***** Given entries

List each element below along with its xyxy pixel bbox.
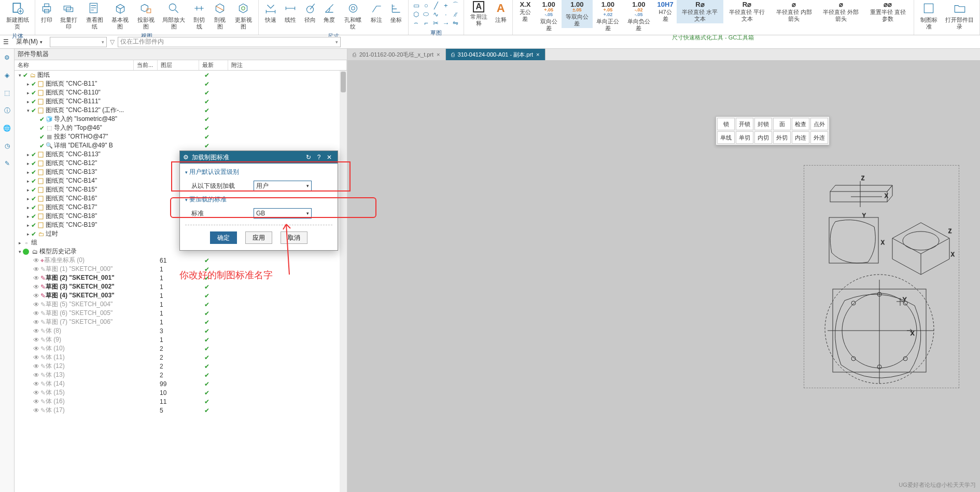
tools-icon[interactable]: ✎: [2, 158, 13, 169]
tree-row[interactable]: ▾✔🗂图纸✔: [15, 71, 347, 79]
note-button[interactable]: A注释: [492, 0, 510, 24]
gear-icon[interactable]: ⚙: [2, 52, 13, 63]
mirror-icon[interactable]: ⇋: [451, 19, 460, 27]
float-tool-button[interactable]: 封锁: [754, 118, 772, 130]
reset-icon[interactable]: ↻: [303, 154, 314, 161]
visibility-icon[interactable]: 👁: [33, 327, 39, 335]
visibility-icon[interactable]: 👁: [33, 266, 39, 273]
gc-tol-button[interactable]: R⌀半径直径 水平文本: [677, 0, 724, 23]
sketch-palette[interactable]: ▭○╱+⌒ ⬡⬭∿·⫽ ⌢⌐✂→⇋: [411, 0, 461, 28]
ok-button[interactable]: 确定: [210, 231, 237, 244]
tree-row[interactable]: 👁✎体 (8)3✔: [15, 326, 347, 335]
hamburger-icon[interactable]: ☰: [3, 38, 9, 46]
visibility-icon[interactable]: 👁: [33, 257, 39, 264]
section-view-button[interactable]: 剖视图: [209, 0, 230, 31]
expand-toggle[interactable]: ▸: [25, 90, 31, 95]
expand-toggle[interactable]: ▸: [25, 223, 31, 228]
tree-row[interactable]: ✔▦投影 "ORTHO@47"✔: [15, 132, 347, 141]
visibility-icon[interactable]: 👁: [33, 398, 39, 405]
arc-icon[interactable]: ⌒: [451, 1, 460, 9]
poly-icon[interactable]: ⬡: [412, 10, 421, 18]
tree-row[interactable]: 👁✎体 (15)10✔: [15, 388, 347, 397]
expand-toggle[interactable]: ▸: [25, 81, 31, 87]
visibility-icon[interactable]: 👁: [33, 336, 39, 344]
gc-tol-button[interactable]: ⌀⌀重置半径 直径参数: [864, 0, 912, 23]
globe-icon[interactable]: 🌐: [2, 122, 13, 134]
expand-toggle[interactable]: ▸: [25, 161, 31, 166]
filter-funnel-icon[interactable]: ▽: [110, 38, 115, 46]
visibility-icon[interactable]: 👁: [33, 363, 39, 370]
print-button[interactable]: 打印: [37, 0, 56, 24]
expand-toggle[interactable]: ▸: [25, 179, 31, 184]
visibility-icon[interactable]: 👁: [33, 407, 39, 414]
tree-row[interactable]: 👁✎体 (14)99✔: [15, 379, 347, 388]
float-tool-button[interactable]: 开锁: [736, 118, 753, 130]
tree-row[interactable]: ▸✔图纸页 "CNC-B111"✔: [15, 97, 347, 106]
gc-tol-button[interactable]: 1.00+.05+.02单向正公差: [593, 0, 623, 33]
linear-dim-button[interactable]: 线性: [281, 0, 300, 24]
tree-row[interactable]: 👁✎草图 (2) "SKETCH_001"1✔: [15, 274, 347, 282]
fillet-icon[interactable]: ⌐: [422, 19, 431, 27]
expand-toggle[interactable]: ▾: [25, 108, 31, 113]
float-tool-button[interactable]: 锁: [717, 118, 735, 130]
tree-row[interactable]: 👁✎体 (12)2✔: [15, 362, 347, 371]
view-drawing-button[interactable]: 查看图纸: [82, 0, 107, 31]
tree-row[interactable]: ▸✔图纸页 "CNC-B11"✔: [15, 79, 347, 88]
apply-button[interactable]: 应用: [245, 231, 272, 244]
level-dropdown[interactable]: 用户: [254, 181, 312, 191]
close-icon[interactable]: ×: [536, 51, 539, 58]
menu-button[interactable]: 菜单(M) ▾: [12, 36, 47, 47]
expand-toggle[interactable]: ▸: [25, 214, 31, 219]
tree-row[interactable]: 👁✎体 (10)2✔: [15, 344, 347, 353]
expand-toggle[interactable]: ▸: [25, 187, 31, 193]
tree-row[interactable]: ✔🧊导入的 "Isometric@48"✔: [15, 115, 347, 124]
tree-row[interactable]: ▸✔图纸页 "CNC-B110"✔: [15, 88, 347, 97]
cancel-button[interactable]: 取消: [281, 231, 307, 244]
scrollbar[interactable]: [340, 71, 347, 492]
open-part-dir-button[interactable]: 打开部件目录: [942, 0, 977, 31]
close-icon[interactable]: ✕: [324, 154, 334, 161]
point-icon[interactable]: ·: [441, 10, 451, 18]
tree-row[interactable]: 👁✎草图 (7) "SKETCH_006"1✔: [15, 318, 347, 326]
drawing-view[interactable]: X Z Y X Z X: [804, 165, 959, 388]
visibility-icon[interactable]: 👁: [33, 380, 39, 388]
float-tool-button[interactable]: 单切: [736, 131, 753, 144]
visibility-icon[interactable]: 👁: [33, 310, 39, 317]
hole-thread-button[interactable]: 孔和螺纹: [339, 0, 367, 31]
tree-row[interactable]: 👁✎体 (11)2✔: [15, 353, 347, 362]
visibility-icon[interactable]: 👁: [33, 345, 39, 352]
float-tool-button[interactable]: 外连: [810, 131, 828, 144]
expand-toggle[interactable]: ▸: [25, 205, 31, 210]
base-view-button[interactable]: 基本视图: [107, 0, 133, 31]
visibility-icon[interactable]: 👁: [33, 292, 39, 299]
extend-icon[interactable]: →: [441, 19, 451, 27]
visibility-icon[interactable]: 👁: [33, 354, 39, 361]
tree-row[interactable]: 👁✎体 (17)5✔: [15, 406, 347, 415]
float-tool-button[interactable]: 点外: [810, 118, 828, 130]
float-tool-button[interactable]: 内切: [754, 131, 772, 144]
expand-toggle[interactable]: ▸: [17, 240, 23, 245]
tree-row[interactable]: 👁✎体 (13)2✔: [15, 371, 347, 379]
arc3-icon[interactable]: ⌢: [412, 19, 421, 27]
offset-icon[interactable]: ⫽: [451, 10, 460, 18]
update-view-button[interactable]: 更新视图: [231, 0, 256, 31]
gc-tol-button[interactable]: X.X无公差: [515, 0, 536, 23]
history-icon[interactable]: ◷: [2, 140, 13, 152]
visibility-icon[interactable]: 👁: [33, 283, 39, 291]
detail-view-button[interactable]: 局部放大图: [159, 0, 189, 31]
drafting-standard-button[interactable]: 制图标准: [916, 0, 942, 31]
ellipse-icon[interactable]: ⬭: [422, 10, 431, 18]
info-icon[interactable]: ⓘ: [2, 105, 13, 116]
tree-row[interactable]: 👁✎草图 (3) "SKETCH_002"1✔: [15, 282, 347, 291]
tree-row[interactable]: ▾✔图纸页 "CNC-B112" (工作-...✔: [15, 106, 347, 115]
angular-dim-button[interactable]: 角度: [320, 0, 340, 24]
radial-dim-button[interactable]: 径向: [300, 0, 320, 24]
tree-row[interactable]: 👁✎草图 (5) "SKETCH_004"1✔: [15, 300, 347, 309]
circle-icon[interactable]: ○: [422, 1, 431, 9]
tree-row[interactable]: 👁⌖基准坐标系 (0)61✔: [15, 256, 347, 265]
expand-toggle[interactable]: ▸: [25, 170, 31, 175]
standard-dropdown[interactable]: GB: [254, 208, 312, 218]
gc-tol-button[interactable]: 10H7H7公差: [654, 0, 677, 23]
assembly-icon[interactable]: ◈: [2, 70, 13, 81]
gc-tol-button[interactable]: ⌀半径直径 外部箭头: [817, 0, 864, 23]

**********
***** Given entries

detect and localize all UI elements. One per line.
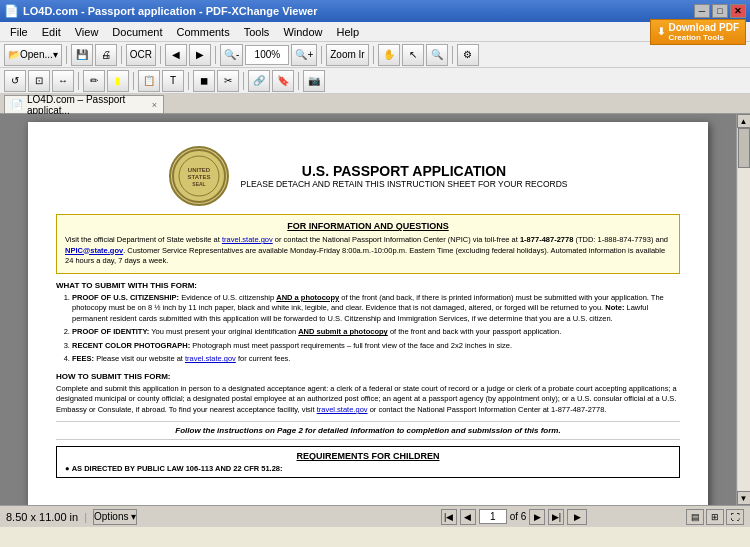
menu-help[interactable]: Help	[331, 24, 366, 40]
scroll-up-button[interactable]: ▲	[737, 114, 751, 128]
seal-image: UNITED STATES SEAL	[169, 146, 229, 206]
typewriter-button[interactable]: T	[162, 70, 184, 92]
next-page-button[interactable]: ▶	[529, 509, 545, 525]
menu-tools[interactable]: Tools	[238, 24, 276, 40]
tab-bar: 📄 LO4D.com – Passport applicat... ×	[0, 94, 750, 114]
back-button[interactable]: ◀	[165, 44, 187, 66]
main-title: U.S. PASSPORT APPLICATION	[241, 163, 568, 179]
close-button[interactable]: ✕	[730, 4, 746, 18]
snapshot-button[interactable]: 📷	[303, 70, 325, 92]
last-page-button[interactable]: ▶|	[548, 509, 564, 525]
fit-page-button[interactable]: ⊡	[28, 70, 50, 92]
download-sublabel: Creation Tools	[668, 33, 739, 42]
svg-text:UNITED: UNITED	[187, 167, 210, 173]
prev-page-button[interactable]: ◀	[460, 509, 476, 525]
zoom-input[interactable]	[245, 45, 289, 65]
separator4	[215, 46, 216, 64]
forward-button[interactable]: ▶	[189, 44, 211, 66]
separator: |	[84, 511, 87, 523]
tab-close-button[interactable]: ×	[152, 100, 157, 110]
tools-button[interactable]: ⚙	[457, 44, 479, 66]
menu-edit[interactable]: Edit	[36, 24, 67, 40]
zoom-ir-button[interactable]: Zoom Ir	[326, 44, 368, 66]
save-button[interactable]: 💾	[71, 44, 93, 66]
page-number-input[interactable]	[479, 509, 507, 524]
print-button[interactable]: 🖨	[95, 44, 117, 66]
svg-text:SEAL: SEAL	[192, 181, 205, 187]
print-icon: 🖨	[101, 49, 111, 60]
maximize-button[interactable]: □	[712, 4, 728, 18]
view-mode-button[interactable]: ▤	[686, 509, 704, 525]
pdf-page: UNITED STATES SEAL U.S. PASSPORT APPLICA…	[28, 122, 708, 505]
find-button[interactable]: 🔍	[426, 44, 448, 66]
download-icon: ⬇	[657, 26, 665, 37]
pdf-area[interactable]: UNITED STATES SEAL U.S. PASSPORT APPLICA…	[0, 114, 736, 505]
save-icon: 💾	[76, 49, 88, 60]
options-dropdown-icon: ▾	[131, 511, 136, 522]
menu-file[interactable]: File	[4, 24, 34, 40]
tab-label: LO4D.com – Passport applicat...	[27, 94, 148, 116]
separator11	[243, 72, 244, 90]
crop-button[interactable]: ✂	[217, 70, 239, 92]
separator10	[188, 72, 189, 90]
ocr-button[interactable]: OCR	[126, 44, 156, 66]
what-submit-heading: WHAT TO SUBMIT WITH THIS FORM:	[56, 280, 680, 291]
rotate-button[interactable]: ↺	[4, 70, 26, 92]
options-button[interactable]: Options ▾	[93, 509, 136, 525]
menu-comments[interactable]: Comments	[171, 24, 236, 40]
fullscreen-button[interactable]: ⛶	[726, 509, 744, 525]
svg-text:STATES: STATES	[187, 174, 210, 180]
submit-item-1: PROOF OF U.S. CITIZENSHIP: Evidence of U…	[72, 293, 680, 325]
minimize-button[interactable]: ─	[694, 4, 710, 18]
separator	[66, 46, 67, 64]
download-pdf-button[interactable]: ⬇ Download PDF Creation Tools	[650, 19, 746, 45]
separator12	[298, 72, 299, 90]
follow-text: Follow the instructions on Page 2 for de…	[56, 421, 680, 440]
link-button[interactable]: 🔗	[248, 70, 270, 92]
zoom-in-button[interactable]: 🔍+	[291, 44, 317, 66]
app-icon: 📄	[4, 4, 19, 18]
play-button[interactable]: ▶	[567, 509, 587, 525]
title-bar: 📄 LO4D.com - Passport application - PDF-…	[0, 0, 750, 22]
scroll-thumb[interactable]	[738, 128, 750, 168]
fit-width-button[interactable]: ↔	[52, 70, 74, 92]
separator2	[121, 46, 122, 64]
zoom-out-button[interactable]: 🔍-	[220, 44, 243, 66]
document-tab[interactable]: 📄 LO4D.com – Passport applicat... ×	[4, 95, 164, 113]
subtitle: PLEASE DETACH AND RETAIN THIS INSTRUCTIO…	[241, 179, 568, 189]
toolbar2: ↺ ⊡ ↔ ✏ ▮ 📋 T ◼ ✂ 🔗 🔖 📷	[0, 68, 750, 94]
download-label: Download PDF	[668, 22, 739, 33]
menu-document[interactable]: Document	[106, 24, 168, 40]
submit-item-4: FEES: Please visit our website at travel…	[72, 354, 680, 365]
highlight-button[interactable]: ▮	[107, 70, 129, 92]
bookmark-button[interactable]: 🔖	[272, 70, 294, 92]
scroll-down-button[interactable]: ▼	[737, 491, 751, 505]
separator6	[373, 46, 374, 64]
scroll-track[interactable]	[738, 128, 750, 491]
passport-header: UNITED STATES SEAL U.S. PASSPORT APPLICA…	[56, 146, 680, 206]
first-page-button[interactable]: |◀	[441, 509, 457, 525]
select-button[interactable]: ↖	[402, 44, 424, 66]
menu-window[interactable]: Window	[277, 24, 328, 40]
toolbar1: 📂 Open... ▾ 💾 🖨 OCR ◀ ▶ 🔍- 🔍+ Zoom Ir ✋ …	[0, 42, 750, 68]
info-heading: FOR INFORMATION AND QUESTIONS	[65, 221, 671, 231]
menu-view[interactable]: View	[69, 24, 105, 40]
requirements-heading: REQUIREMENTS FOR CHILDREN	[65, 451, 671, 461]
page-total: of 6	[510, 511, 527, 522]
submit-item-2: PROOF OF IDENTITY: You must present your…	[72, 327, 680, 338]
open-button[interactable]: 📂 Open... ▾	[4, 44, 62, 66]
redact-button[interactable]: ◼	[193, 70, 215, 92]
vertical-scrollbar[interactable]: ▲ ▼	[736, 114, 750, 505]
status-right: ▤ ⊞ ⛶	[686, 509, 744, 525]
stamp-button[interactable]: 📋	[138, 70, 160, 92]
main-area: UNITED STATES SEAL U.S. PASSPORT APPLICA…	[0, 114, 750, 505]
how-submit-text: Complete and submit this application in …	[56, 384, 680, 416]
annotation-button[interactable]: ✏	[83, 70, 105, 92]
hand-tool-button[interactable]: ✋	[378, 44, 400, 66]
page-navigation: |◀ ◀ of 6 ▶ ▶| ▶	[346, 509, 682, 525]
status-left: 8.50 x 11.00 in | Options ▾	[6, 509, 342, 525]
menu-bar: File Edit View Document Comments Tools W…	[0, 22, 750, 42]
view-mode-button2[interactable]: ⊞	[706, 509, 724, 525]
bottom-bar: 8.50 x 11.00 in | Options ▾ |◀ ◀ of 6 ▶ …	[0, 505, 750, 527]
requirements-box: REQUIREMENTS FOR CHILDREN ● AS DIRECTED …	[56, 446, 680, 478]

**********

Please find every line in the records that contains the word "scrollbar", and copy it out.

### Reply to the exercise
scrollbar[interactable]: [340, 71, 347, 492]
vertical-scrollbar[interactable]: ▲ ▼	[736, 114, 750, 505]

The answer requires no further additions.